To investigate the structural basis of the filament stiffness change introduced by the A167E substitution, we solved structures of A167E yeast actin filaments in low and high [Mg2+] conditions by electron cryomicroscopy. Although the subunit conformational heterogeneity in filaments is evidently high (23), comparison of the density maps reveals cation-dependent structural differences that may reflect a shift toward a more rigid conformation at high Mg2+ concentrations (Fig. 1). In low [Mg2+], the predominant contact between the D-loop and the adjacent subunit is evidently proximal to the filament axis at a low filament radius (Fig. 1 D and G). In high [Mg2+], the D-loop strongly populates a conformational state displaying a high-radius contact with the adjacent subunit (Fig. 1 E and H). These two contact types correspond to D-loop conformational modes “2” and “3,” respectively, inferred from heterogeneity analysis of vertebrate actin filaments (23). These observations suggest that stiffness cation occupancy is coupled to the D-loop conformation and radial distribution of long-axis contacts between adjacent filament subunits (Fig. 1 D, E, G, and H), consistent with a role for the D-loop conformation in controlling filament mechanical properties (10, 2426).

Fig. 1.

Fig. 1.

Electron cryomicroscopic reconstructions of A167E yeast actin reveal a salt-dependent change in the DNase I binding loop (D-loop) conformation. Overview of filaments (A, B, D, E, G, and H) without and (C and F) with bound cofilin. Ribbon diagram of the published atomic model of F-actin (34) (PDB ID code 3MFP) is rendered blue, except for the D-loop, which is colored red. The PDB model for cofilactin (8) (PDB ID code 3J0S) is colored similarly, except that the cofilin molecules are green. Experimental density maps (this work) are aligned with the atomic models and rendered as a semitransparent isosurface, colored to match the atomic models. (A, D, and G) Reconstruction under low-salt conditions (0.4 mM MgCl2). Converged estimate of the twist per subunit is 167.1°. Hollow and solid arrowheads in D, E, G, and H denote the apparent absence and presence (respectively) of long-axis contacts between the D-loop and the adjacent subunit. (B, E, and H) Reconstruction under high-salt conditions (5 mM MgCl2). The twist per subunit is indistinguishable from the low-salt dataset. The actin outer domain (subdomains 1 and 2) is indicated by the dashed pear shape. The two arrows in H point to E57 and the alpha helix harboring E167, which shows signs of increased order upon inclusion of high salt. (C and F) Reconstruction of A167E yeast actin filaments decorated with vertebrate cofilin under high-salt conditions (5 mM MgCl2). The filament twist per subunit refines to a value of 162.0°, as reported for cofilin bound to vertebrate actin (8). Cofilin rotates the outer domain clockwise (∼30°) and reorients the D-loop. The long-axis contact observed in bare actin under high-salt conditions is absent with bound cofilin. A lower-resolution (∼20 Å) reconstruction of cofilactin filaments under low-salt conditions did not reveal obvious differences in cofilin binding modes or conformations, and the filament pitch and rise were indistinguishable between low- and high-salt conditions.
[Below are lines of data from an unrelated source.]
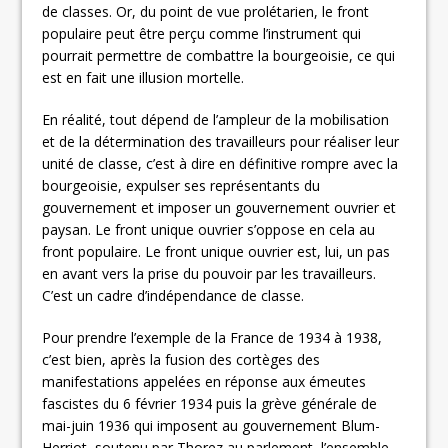
de classes. Or, du point de vue prolétarien, le front
populaire peut être perçu comme l’instrument qui
pourrait permettre de combattre la bourgeoisie, ce qui
est en fait une illusion mortelle.
En réalité, tout dépend de l’ampleur de la mobilisation
et de la détermination des travailleurs pour réaliser leur
unité de classe, c’est à dire en définitive rompre avec la
bourgeoisie, expulser ses représentants du
gouvernement et imposer un gouvernement ouvrier et
paysan. Le front unique ouvrier s’oppose en cela au
front populaire. Le front unique ouvrier est, lui, un pas
en avant vers la prise du pouvoir par les travailleurs.
C’est un cadre d’indépendance de classe.
Pour prendre l’exemple de la France de 1934 à 1938,
c’est bien, après la fusion des cortèges des
manifestations appelées en réponse aux émeutes
fascistes du 6 février 1934 puis la grève générale de
mai-juin 1936 qui imposent au gouvernement Blum-
Herriot, soutenu par Thorez au parlement, l’ensemble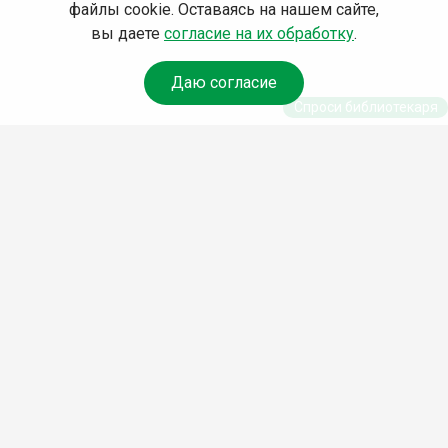
файлы cookie. Оставаясь на нашем сайте,
вы даете
согласие на их обработку
.
Даю согласие
Спроси библиотекаря
© Муниципальное бюджетное учреждение культуры
Ангарского городского округа «Централизованная
библиотечная система» (МБУК «ЦБС»), 2026
Адрес
: 665841, Иркутская обл., г. Ангарск, 17 микрорайон,
дом 4
Телефоны
:
+7 (3955) 55‑10‑22, 55‑09‑61, 55‑09‑69
Факс
:
+7 (3955) 55‑47‑19
Электронная почта
:
cbs-angarsk@yandex.ru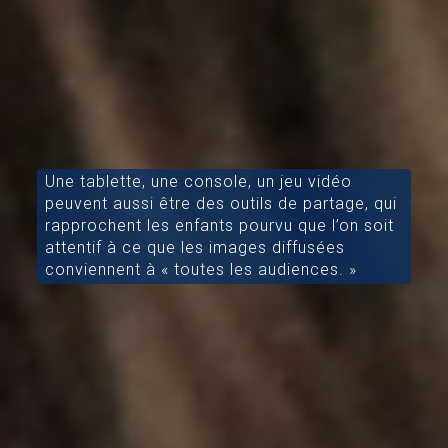
Une tablette, une console, un jeu vidéo
peuvent aussi être des outils de partage, qui
rapprochent les enfants pourvu que l’on soit
attentif à ce que les images diffusées
conviennent à « toutes les audiences. »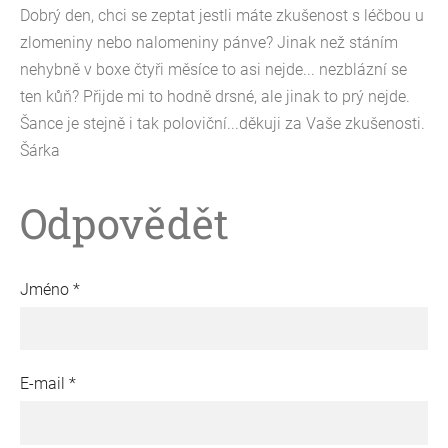
Dobrý den, chci se zeptat jestli máte zkušenost s léčbou u
zlomeniny nebo nalomeniny pánve? Jinak než stáním
nehybně v boxe čtyři měsíce to asi nejde... nezblázní se
ten kůň? Přijde mi to hodně drsné, ale jinak to prý nejde.
Šance je stejně i tak poloviční...děkuji za Vaše zkušenosti.
Šárka
Odpovědět
Jméno *
E-mail *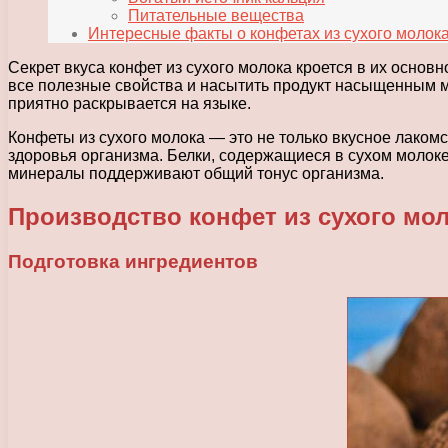
Питательные вещества
Интересные факты о конфетах из сухого молок
Секрет вкуса конфет из сухого молока кроется в их основ
все полезные свойства и насытить продукт насыщенным м
приятно раскрывается на языке.
Конфеты из сухого молока — это не только вкусное лаком
здоровья организма. Белки, содержащиеся в сухом молоке
минералы поддерживают общий тонус организма.
Производство конфет из сухого мо
Подготовка ингредиентов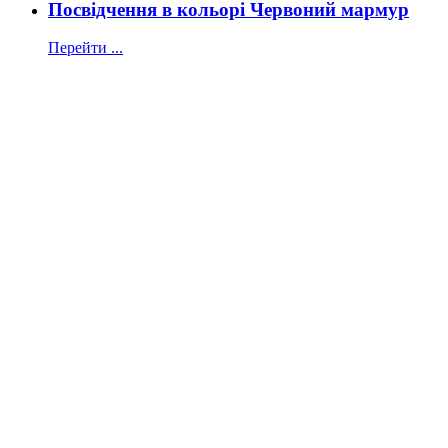
Посвідчення в кольорі Червоний мармур
Перейти ...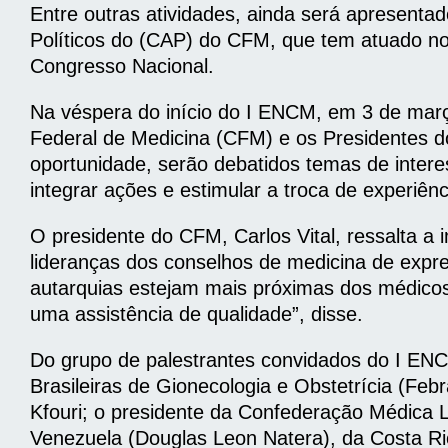
Entre outras atividades, ainda será apresenta
Políticos do (CAP) do CFM, que tem atuado no
Congresso Nacional.
Na véspera do início do I ENCM, em 3 de março
Federal de Medicina (CFM) e os Presidentes 
oportunidade, serão debatidos temas de intere
integrar ações e estimular a troca de experiênc
O presidente do CFM, Carlos Vital, ressalta a
lideranças dos conselhos de medicina de expre
autarquias estejam mais próximas dos médicos
uma assistência de qualidade”, disse.
Do grupo de palestrantes convidados do I ENC
Brasileiras de Gionecologia e Obstetrícia (Fe
Kfouri; o presidente da Confederação Médica L
Venezuela (Douglas Leon Natera), da Costa Rica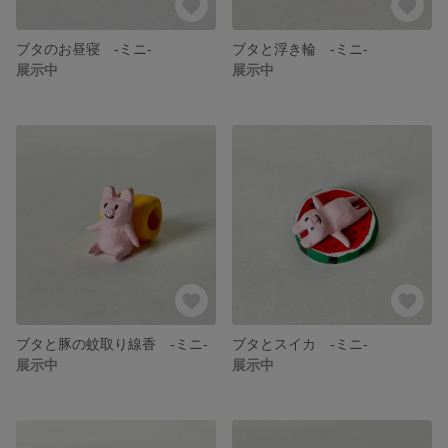
ブタのお昼寝 -ミニ-
ブタと浮き輪 -ミニ-
展示中
展示中
ブタと豚の蚊取り線香 -ミニ-
ブタとスイカ -ミニ-
展示中
展示中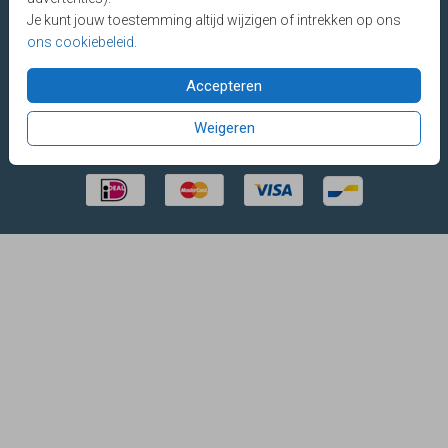
Je kunt jouw toestemming altijd wijzigen of intrekken op ons
ons cookiebeleid
.
Made with Lovz © 2025 LOVZ
Vragen? E-mail
of bel
085 - 401 04
60
(werkdagen tot 18.00 uur)
Accepteren
Weigeren
VEILIG BETALEN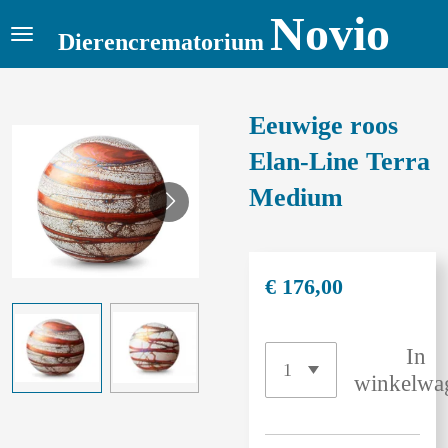
Novio
Ga
Dierencrematorium
direct
naar
de
Eeuwige roos
hoofdinhoud
Elan-Line Terra
Medium
€ 176,00
In
winkelwa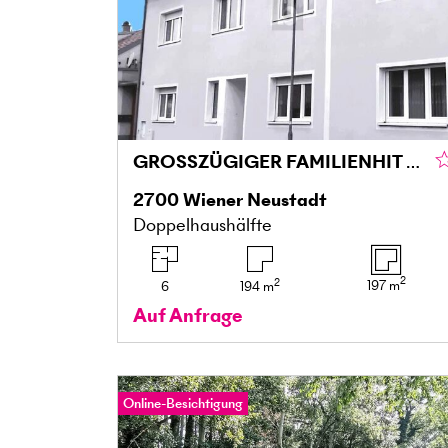
GROSSZÜGIGER FAMILIENHIT - FÜNF SCHLAFZIMMER - BALKON UND KLEINER GARTEN
2700
Wiener Neustadt
Doppelhaushälfte
2
2
197
m
6
194
m
Auf Anfrage
Online-Besichtigung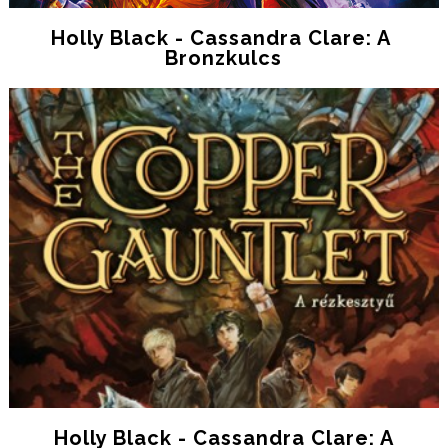
Holly Black - Cassandra Clare: A ​
Bronzkulcs
Holly Black - Cassandra Clare: A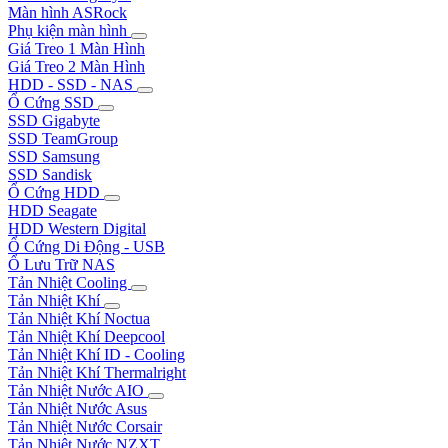
Màn hình ASRock
Phụ kiện màn hình
Giá Treo 1 Màn Hình
Giá Treo 2 Màn Hình
HDD - SSD - NAS
Ổ Cứng SSD
SSD Gigabyte
SSD TeamGroup
SSD Samsung
SSD Sandisk
Ổ Cứng HDD
HDD Seagate
HDD Western Digital
Ổ Cứng Di Động - USB
Ổ Lưu Trữ NAS
Tản Nhiệt Cooling
Tản Nhiệt Khí
Tản Nhiệt Khí Noctua
Tản Nhiệt Khí Deepcool
Tản Nhiệt Khí ID - Cooling
Tản Nhiệt Khí Thermalright
Tản Nhiệt Nước AIO
Tản Nhiệt Nước Asus
Tản Nhiệt Nước Corsair
Tản Nhiệt Nước NZXT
We also solved a cryo-EM structure of A167E yeast actin filaments with bound vertebrate cofilin. The stiffness cation and cofilin binding sites overlap (Fig.1F and ref. 21), such that steric interactions preclude simultaneous occupancy by both ligands. Consistent with a prior cryo-EM study (8), cofilin induces a large (∼30°) rotation of the actin outer domain (subdomains 1 and 2; Fig. 1F), which repositions the D-loop away from the upper half of the stiffness site in the adjacent subunit. Thus, cofilin occupancy compromises the geometry and cation coordination of the predicted stiffness site. The overlapping binding sites and allosteric interactions give rise to strong thermodynamic coupling between cofilin binding and cation release (20).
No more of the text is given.